It's been four long years since Mortal Kombat X hit store shelves and it was a chapter in the series that is looked back on with mixed emotions from a fan perspective. The game was lightning quick and most of the time you ran from one end of the stage to the other firing off wild combos. None of these mixed feelings were present at the big reveal event in London. While fans all over the world watched we got the chance to try out seven characters in order to get to grips with Mortal Kombat 11. After the vast number of complaints directed at Mortal Kombat X, things have been torn apart and it would appear this is the game to take the series to new heights.
The starting point does not appear to have to evolve the gameplay we know, but rather to provide a completely new angle on the well known Netherrealm formula.
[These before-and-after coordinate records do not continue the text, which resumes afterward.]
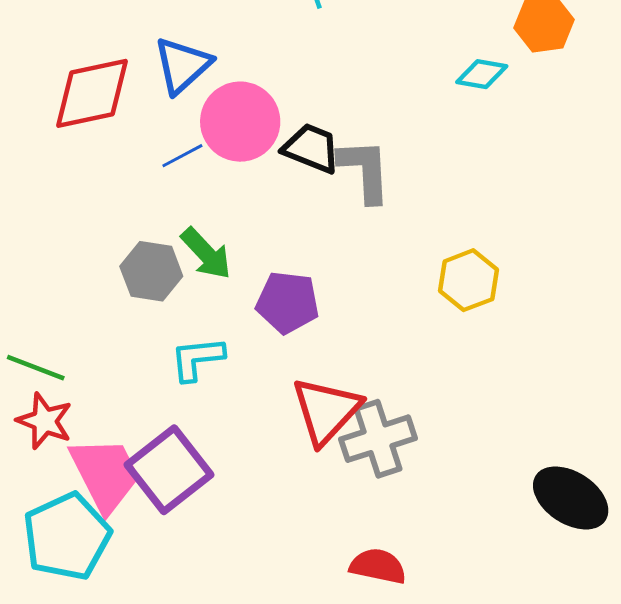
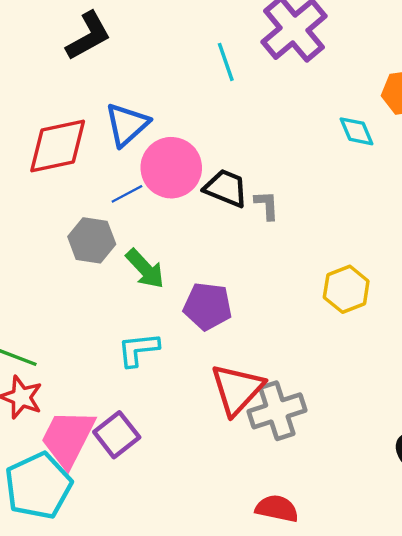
cyan diamond: (482, 74) -> (356, 131), turned 57
gray L-shape: (365, 170) -> (267, 205), size x0.6
gray hexagon: (151, 271) -> (92, 240), moved
purple square: (169, 470) -> (117, 435), size x0.7
pink trapezoid: (105, 474) -> (68, 438), turned -126

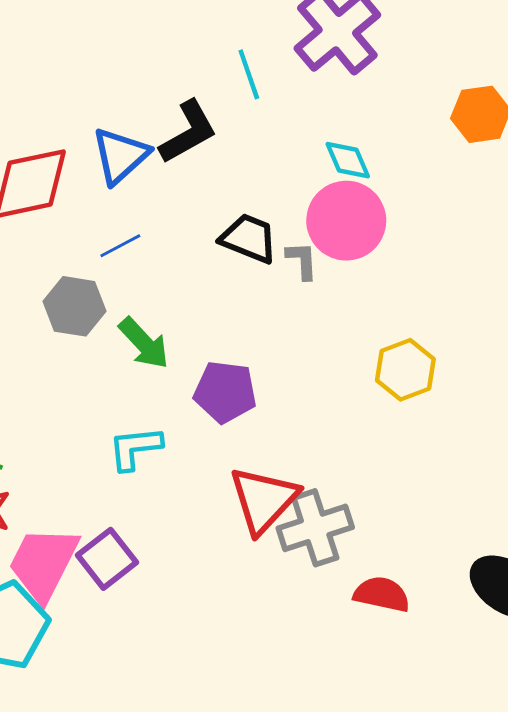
black L-shape: (88, 36) -> (188, 132), moved
cyan diamond: (356, 131) -> (348, 160), moved
pink circle: (171, 168) -> (346, 221), moved
red semicircle: (277, 509) -> (382, 594), moved

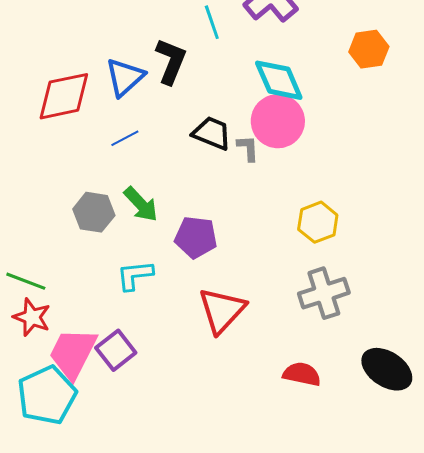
black L-shape: (188, 132) -> (171, 61), turned -39
cyan diamond: (348, 160) -> (279, 80), size x1.6
gray hexagon: (75, 306) -> (94, 212), moved
gray cross: (315, 528) -> (324, 293), moved

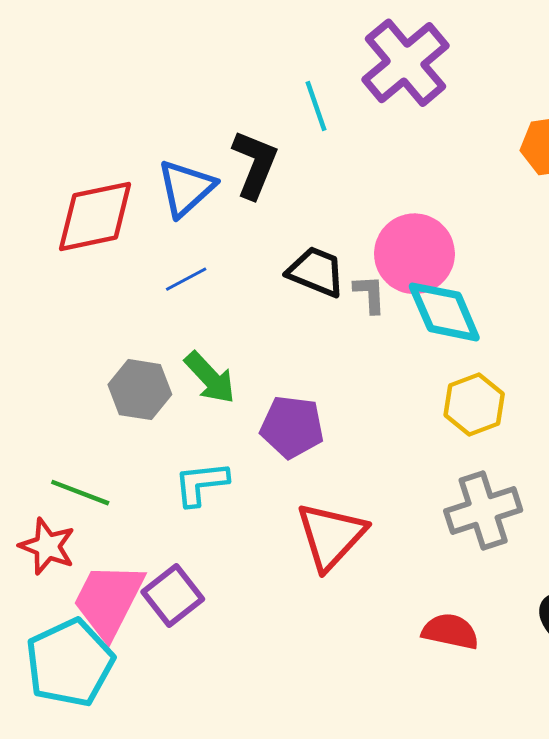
cyan diamond: (279, 80) -> (444, 312), moved
green line: (26, 281) -> (80, 493), moved

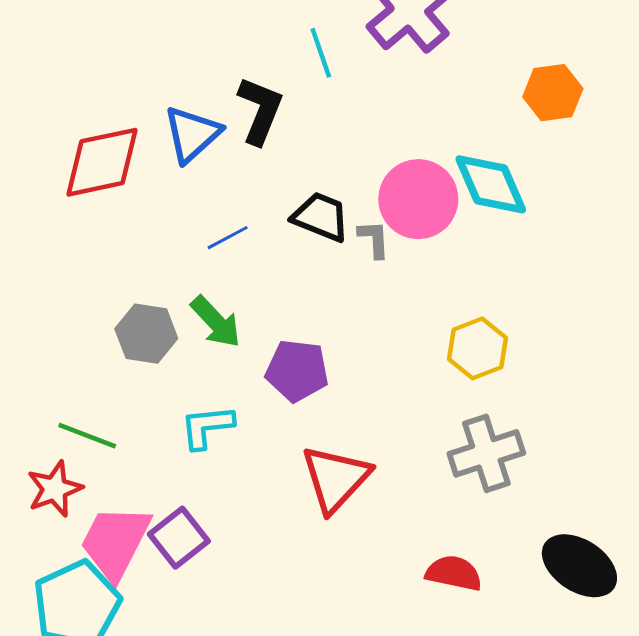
blue line: (186, 279) -> (228, 238), moved
cyan diamond: (444, 312) -> (491, 184), moved
red star: (47, 546) -> (55, 489), turned 30

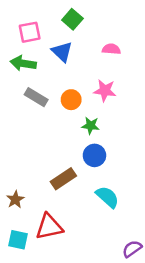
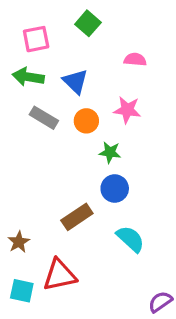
blue triangle: (62, 52) -> (75, 82), moved

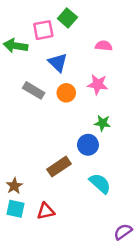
pink square: (36, 39) -> (43, 30), moved
green arrow: (28, 77) -> (15, 46), moved
green star: (110, 152) -> (102, 123), moved
red triangle: (60, 275) -> (46, 211), size x0.7
cyan square: (22, 291) -> (15, 209), moved

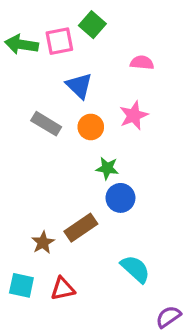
green arrow: (15, 46) -> (21, 44), moved
pink star: (98, 84) -> (134, 115), turned -30
green star: (102, 123) -> (107, 168), moved
cyan semicircle: (100, 183) -> (135, 269), moved
brown star: (14, 186) -> (43, 242), moved

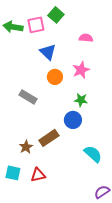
gray rectangle: (46, 124) -> (28, 97), moved
green star: (107, 168) -> (81, 100), moved
cyan semicircle: (135, 269) -> (93, 154), moved

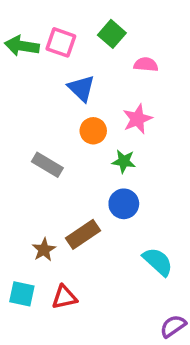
green square: (56, 15) -> (112, 34), moved
pink square: (36, 25) -> (61, 42), turned 30
green star: (81, 100) -> (124, 161), moved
All the progress achieved with Injustice 2 has clearly left a mark on what Mortal Kombat 11 is. Honestly, part of why we are so happy with is that it felt like a truly great two-dimensional Street Fighter. How is that possible? Well, now it's going to get a bit technical, but Mortal Kombat 11 is much more to do with small movements, footsies, and nailing short combos rather than hitting a juggle and triggering 200-hit combinations. In fact, you don't even trigger a juggle by jumping and punching as in Mortal Kombat X. It feels like a more natural approach. Most of all, the game seems to feature all the optimisation Mortal Kombat lacked.
First and foremost Mortal Kombat 11 looks amazing. Even if the build we got our hands on is a slightly older one we have to say they're close to achieving their goal of making the best-looking fighting game ever made. The series has a well-earned reputation, not just for vicious brutality, but for graphical expression that holds little back. Now we've reached a point where it almost gets to be too much. The returning Skarlet gouges eyes out and Geras, the new time-travelling supervillain, beats out the brains of his opponents, and it's all very visceral and in your face. Mortal Kombat 11 is certainly not for the delicate souls among us, certainly not with this level of visceral fidelity. The character animations offer an amazing flow, and the somewhat jaggy look of Mortal Kombat X is completely gone.
The gameplay changes also mean that the game is markedly slower. It is a concern given that lightning-fast punches and kicks have always been part of the package. As mentioned, the concept of footsies is more of a focus than ever before, and it becomes a case of gaining the upper hand by making your opponent swing at empty air. Defence and attack have also been given an overhaul as the three-part energy bar from Mortal Kombat X has been thrown out and replaced by a couple of meters: one for defence, one for attack. They charge up as you interact with the stage, amplify special attacks, and once more it puts added emphasis on a slower, more defensive approach. X-Ray moves that are triggered with attacks are also gone, in their place are Fatal Blow attacks that can be activated when you've taken enough damage, and work in a similar way. It also recharges after a couple of seconds, in case you miss on your first attempt.